§ **Task objective**
In the material below, the lines from the one containing "You are a GUI agent. The screenshot is 1100×1507." through the one containing "Digitale Tools (77, 1122)" are to be given again exactly, ends included, and no others.
Segment Start: Provided records
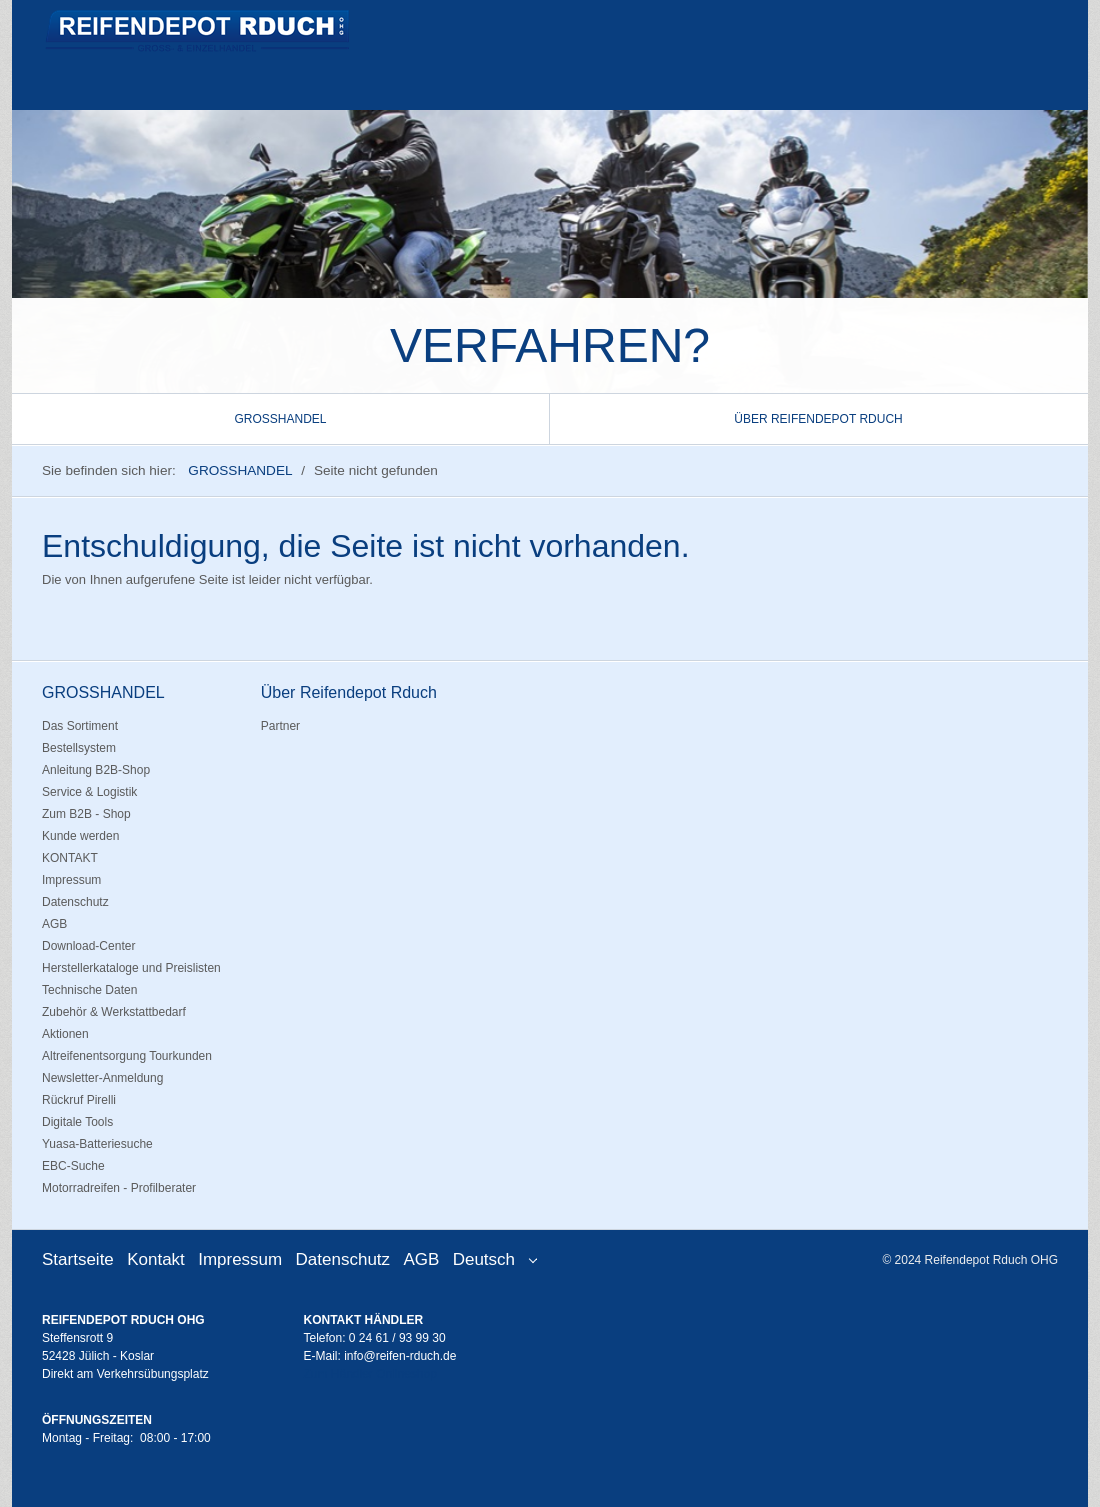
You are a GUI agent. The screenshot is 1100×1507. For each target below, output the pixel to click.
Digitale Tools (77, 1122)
Segment End: Provided records
Segment Start: Provided records
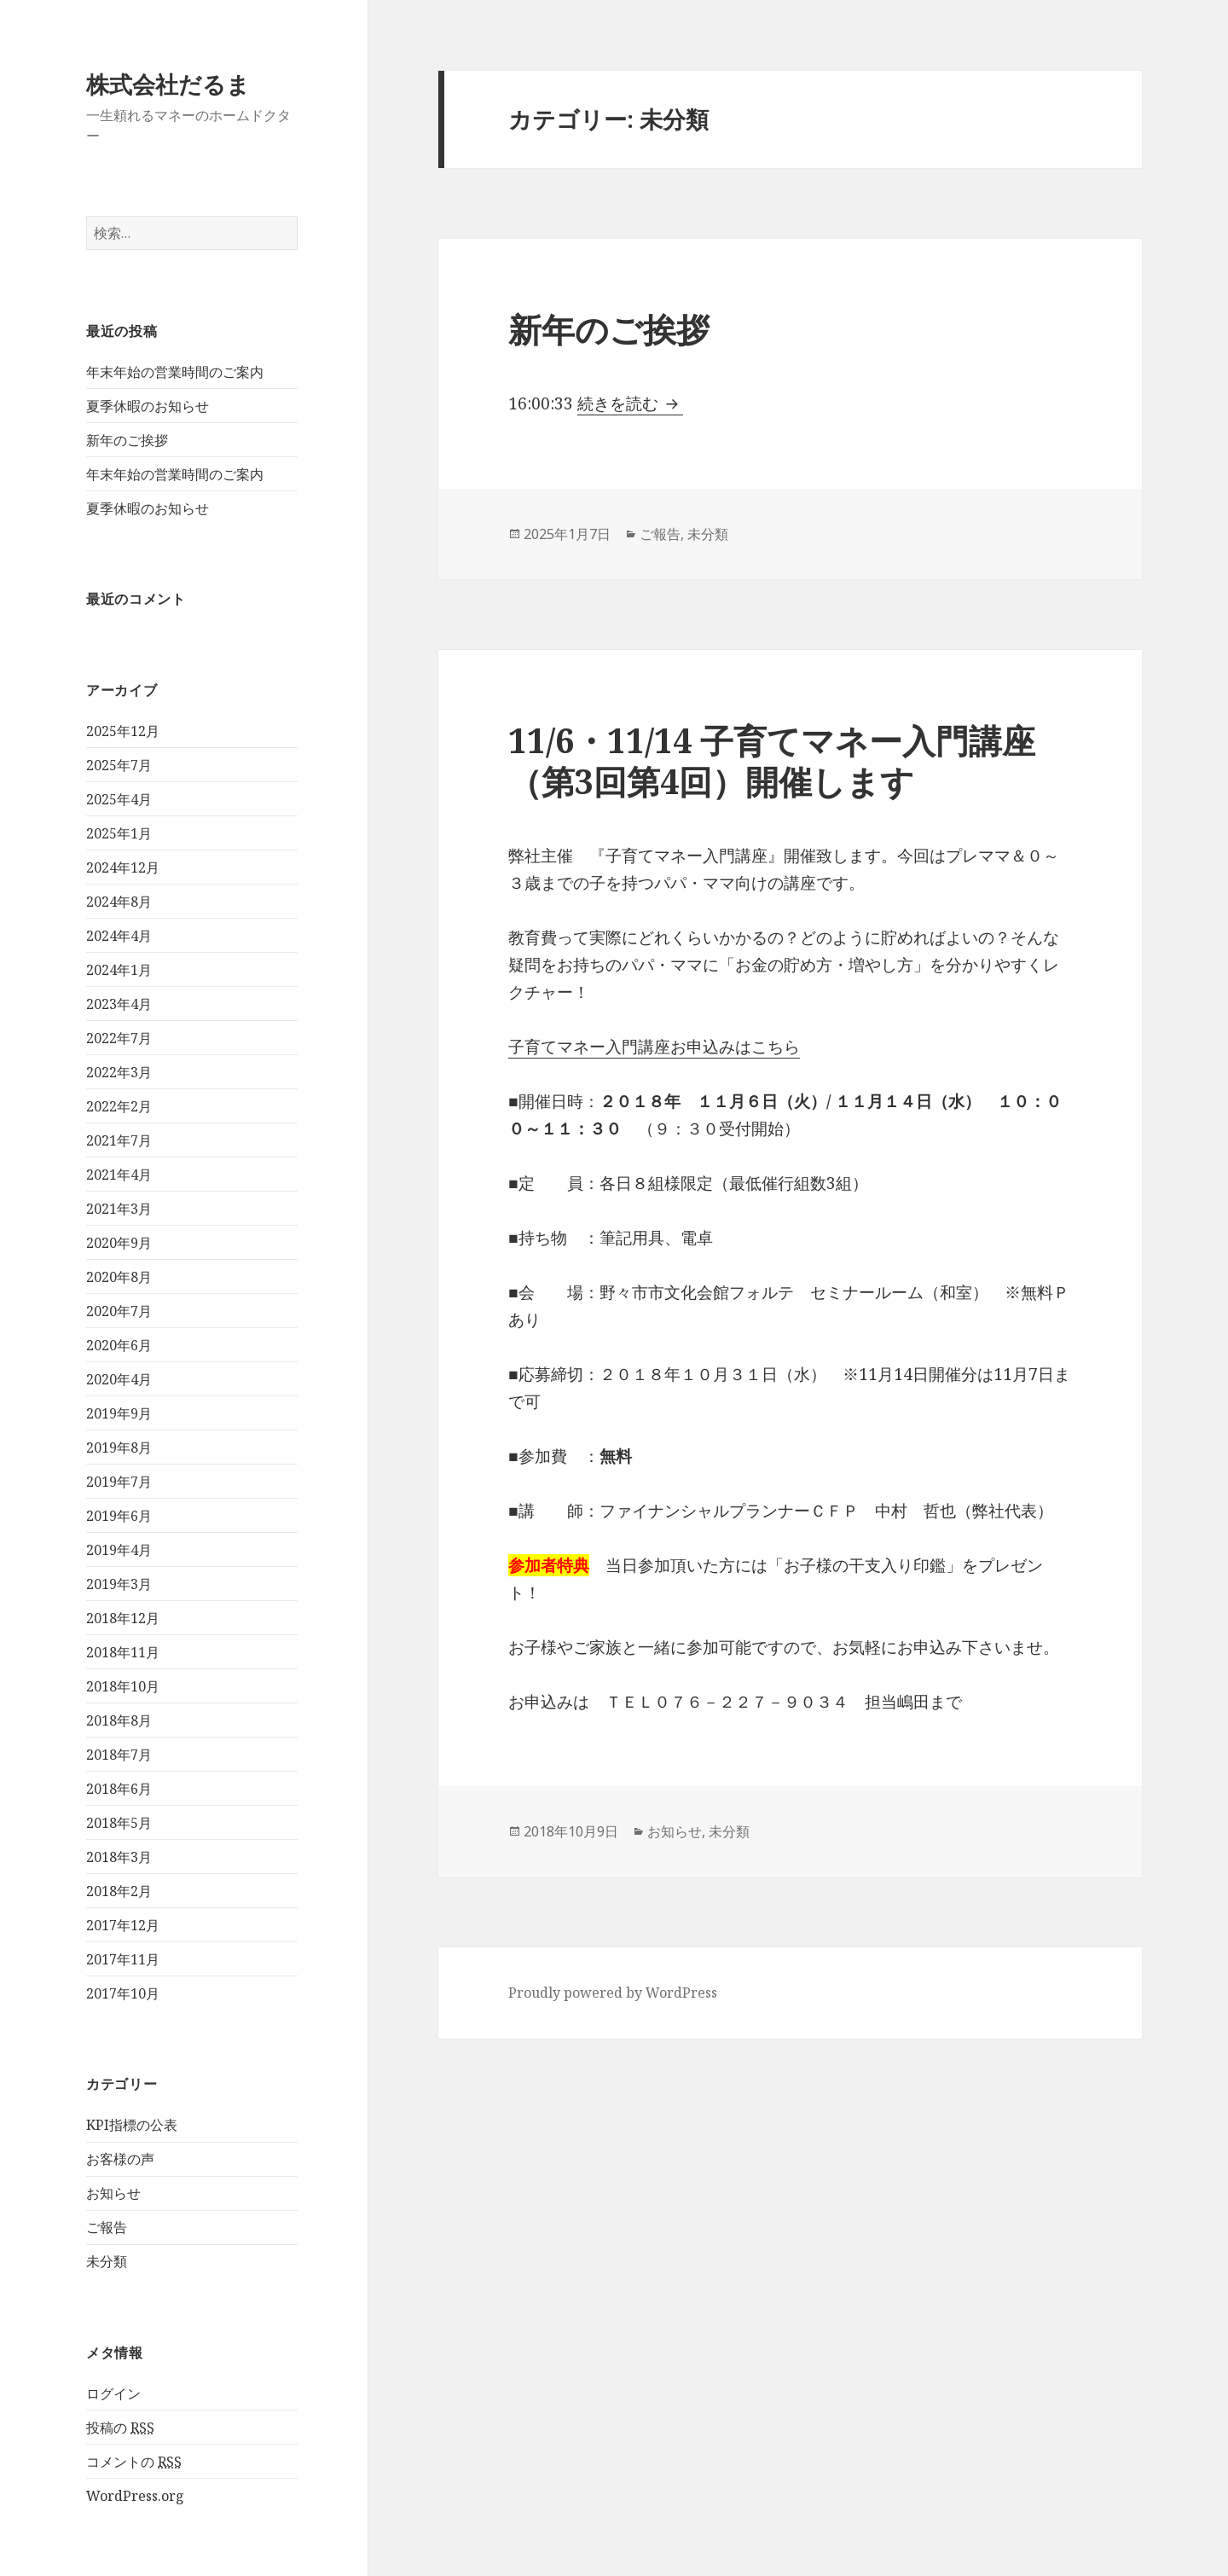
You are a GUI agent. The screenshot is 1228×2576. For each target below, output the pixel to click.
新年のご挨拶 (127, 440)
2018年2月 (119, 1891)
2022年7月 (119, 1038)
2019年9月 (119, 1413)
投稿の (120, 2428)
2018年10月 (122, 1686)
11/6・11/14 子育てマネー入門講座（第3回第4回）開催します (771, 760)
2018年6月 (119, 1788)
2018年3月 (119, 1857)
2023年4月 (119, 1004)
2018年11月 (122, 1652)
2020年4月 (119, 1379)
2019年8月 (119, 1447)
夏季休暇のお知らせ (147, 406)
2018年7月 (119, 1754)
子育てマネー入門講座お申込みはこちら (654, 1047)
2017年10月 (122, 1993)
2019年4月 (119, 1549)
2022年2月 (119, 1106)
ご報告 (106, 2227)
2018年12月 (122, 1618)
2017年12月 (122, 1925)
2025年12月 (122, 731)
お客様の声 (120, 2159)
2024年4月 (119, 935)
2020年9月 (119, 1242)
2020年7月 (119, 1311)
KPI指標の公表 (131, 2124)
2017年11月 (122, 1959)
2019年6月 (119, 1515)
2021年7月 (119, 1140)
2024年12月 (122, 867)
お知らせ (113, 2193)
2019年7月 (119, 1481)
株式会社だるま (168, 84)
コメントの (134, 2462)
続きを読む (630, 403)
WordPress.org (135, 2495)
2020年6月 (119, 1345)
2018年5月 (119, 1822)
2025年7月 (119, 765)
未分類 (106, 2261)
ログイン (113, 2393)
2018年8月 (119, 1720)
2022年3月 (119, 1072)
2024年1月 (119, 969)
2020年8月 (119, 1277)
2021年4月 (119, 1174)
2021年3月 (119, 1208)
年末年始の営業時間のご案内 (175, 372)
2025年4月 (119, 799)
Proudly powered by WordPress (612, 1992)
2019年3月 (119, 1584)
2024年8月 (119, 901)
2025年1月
Segment End: Provided records
Segment Start: Provided records
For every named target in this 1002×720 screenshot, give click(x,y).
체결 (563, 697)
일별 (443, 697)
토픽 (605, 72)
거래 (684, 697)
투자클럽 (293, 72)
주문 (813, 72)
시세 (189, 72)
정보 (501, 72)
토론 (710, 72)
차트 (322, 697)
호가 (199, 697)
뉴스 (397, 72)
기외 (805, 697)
Segment End: Provided records
§ **Result of this exercise**
You are a GUI agent. The screenshot is 1100×1507. For each target below, output the pixel to click.
Digitale Tools (77, 1122)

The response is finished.